Einstein disse algo semelhante, mas sob a forma de pergunta e em jeito de troça, porque lhe custava a crer em algumas das teses mais bizarras da mecânica quântica. Talvez o meu amigo se interessasse por mecânica quântica.

“Não te deves lembrar, eu lia muito” — prosseguiu Rubi. — “Ler é que me ajudava a atravessar paredes. Mas então o meu pai morreu e eu tive de começar a trabalhar na padaria da família, muito novo, e nunca mais voltei a ler. Comecei a ver paredes em toda a parte. Tinha de andar à procura de portas, mas nem todas essas paredes tinham portas. Um dia acordei, e não me conseguia mexer.”

“Como assim?”

“Assim, simplesmente. Não me conseguia mexer. Levaram-me ao hospital, mas os médicos não encontraram nada de errado. É psicossomático, disseram. Nos primeiros tempos eu dormia, sonhava, e a sonhar andava, corria. Mas passado algum tempo começaram a crescer paredes também dentro dos meus sonhos e nem neles eu me conseguia mexer.”

“O que aconteceu depois?”

“A minha irmã começou a ler para mim e pouco a pouco voltei ao normal.”

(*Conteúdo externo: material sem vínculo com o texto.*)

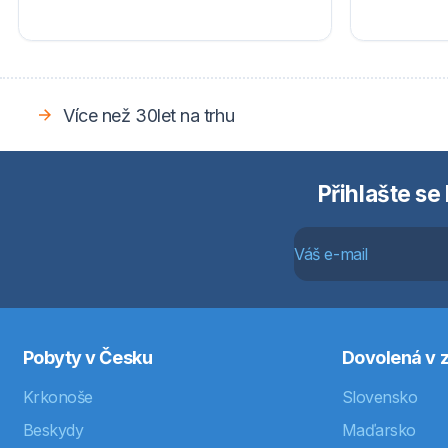
Více než 30let na trhu
Přihlašte se
Pobyty v Česku
Dovolená v z
Krkonoše
Slovensko
Beskydy
Maďarsko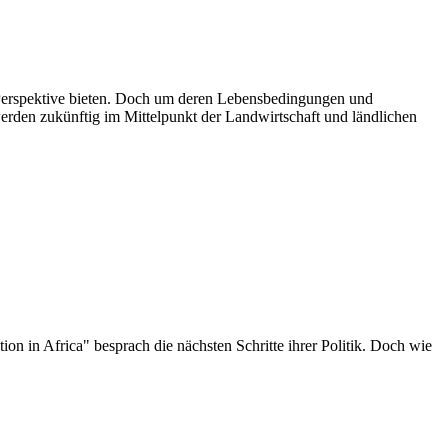
erspektive bieten. Doch u
m deren Lebensbedingungen und
rden zukünftig im Mittelpunkt der Landwirtschaft und ländlichen
n in Africa" besprach die nächsten Schritte ihrer Politik. Doch wie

Rubi administra hoje uma rede de padarias. Além disso cria periquitos. Vive dividido entre pães e periquitos. Disse-me que morava sozinho num casarão enorme, do outro lado da rua. Foi só quando se levantou que eu percebi que bebera demais. Amparei-o até a casa e ajudei-o a abrir a porta. O meu antigo colega pousou em mim os olhos lentos. Espetou o dedo indicador da mão direita no meu umbigo:

“Com o tempo a gente descobre que há paredes que estão mesmo lá” — disse. — “Essas ninguém consegue atravessar. Mas há outras que só estão lá quando olhamos para elas, somos nós que as criamos. Essas eu continuo a atravessar.”

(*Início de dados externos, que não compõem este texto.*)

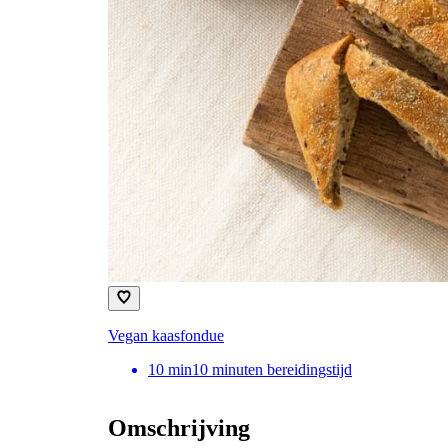
Vegan kaasfondue
10
min
10 minuten bereidingstijd
Omschrijving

Voltei a encontrá-lo uma semana mais tarde, numa outra festa, mas dessa vez estava sóbrio, muito bem vestido e penteado. Cumprimentou-me com certa distância. Quando lhe perguntei, meio a sério, meio a brincar, se nesse dia tinha atravessado alguma parede, fingiu não entender. Ou talvez não tenha entendido mesmo. Alguém me disse, anos mais tarde, que Rubi inventa muito quando bebe e que depois de sóbrio não se lembra de nada. Pode ser.